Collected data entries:
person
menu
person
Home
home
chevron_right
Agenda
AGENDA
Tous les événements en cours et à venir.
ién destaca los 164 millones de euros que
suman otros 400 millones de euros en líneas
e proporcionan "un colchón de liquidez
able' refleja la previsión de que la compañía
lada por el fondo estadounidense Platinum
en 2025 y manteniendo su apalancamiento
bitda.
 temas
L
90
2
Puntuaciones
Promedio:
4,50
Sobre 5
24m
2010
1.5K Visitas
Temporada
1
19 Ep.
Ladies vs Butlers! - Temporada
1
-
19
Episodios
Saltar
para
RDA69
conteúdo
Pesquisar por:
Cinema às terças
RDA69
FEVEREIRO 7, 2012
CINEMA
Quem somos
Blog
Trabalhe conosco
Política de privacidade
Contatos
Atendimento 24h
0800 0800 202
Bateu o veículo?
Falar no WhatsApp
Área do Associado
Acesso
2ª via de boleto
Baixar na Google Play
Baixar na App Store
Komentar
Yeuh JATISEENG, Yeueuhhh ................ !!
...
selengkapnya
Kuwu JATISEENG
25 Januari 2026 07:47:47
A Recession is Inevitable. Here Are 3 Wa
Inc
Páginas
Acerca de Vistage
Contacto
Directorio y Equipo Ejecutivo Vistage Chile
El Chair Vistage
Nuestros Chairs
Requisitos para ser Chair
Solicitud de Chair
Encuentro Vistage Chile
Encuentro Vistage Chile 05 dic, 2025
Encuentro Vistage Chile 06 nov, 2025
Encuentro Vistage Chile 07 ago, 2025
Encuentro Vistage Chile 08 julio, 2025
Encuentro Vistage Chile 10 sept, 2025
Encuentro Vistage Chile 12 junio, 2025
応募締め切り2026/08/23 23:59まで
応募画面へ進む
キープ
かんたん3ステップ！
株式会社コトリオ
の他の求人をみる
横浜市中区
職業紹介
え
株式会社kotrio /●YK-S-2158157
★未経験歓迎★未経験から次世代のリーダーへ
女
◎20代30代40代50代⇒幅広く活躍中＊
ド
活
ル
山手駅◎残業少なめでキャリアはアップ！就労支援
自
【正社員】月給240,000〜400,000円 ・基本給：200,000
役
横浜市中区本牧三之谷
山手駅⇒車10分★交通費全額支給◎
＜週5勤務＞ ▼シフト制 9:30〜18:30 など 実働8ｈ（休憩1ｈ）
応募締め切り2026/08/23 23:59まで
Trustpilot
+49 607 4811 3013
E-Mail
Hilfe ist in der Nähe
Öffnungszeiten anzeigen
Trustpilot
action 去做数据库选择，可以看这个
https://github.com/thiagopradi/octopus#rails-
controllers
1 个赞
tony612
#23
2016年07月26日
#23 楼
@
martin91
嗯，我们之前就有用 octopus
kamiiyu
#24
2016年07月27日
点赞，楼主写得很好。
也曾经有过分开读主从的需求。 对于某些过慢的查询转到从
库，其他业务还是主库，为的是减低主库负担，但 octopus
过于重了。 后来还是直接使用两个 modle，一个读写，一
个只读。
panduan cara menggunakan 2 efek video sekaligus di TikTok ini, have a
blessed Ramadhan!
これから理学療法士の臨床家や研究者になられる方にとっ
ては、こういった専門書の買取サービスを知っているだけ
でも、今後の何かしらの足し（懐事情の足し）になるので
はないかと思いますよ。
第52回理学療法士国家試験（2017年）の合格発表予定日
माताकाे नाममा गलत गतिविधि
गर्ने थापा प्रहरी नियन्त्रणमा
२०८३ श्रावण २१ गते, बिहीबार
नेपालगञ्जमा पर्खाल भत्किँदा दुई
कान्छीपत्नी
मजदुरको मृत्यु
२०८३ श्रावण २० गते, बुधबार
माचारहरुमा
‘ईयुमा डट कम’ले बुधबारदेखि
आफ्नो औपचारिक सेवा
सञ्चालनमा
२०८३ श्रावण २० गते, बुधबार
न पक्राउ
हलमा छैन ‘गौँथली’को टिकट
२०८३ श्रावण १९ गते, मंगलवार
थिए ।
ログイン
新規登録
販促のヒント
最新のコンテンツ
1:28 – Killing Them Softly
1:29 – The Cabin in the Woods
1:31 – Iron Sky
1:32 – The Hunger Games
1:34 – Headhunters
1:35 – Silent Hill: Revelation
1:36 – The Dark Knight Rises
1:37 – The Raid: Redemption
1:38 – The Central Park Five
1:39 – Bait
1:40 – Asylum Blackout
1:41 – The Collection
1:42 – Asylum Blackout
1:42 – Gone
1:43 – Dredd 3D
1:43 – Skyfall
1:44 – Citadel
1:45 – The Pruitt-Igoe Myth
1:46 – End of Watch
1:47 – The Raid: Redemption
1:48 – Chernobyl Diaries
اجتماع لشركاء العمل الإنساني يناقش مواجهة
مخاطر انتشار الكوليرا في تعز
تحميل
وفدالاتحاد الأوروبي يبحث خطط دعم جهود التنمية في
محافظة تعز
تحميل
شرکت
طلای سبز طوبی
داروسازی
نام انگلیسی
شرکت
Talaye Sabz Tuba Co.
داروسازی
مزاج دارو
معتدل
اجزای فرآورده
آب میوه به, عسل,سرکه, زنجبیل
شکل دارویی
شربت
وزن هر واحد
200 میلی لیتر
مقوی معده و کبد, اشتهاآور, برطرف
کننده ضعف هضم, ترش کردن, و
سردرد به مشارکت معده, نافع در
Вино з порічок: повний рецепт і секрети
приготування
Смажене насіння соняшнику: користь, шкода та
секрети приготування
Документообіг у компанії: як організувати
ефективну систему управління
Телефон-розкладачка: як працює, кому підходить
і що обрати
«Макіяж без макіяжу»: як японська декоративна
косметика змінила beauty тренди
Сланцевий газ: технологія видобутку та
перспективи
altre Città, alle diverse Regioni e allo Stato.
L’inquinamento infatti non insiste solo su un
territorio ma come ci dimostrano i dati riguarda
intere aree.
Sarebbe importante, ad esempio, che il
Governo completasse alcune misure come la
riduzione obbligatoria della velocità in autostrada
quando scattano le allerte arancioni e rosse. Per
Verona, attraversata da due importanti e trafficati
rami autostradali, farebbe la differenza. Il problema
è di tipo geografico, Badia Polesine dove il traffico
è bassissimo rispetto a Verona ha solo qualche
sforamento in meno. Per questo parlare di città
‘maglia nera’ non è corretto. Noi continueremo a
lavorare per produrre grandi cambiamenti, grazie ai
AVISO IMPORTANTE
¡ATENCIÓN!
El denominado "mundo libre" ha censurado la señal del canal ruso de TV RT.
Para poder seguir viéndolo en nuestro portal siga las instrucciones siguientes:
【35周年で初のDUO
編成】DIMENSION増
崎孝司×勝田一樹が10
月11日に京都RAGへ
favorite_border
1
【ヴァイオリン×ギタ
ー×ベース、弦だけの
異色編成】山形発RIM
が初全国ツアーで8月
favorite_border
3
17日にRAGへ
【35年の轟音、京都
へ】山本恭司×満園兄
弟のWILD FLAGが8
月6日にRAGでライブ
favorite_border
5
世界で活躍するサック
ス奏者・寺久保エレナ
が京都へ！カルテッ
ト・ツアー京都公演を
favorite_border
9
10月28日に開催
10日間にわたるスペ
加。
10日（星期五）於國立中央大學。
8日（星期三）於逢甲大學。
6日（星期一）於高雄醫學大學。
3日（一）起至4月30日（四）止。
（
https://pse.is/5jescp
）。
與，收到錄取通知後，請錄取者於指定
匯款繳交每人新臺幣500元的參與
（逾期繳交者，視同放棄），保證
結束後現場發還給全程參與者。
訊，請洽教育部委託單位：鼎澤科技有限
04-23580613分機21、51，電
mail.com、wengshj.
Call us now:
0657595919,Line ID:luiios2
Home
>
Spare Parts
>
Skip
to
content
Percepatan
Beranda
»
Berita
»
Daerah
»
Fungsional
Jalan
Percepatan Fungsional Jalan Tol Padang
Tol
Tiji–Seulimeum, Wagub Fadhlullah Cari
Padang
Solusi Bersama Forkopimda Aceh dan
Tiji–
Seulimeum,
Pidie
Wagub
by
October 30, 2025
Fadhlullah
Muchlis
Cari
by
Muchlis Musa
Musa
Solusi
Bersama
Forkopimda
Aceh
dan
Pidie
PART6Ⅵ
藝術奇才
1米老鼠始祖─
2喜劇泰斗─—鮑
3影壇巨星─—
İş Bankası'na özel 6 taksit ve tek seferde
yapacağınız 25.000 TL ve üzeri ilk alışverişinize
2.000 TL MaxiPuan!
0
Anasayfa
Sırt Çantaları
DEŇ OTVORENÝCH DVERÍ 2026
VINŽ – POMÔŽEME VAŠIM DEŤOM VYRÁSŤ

PROBLEM DESCRIPTION:
In the data above, which lines lie between the line with "Sarebbe importante, ad esempio, che il" and the line with "Noi continueremo a", inclusive? Print those lines exactly and nothing else.

RESPONSE BOX:
Sarebbe importante, ad esempio, che il
Governo completasse alcune misure come la
riduzione obbligatoria della velocità in autostrada
quando scattano le allerte arancioni e rosse. Per
Verona, attraversata da due importanti e trafficati
rami autostradali, farebbe la differenza. Il problema
è di tipo geografico, Badia Polesine dove il traffico
è bassissimo rispetto a Verona ha solo qualche
sforamento in meno. Per questo parlare di città
‘maglia nera’ non è corretto. Noi continueremo a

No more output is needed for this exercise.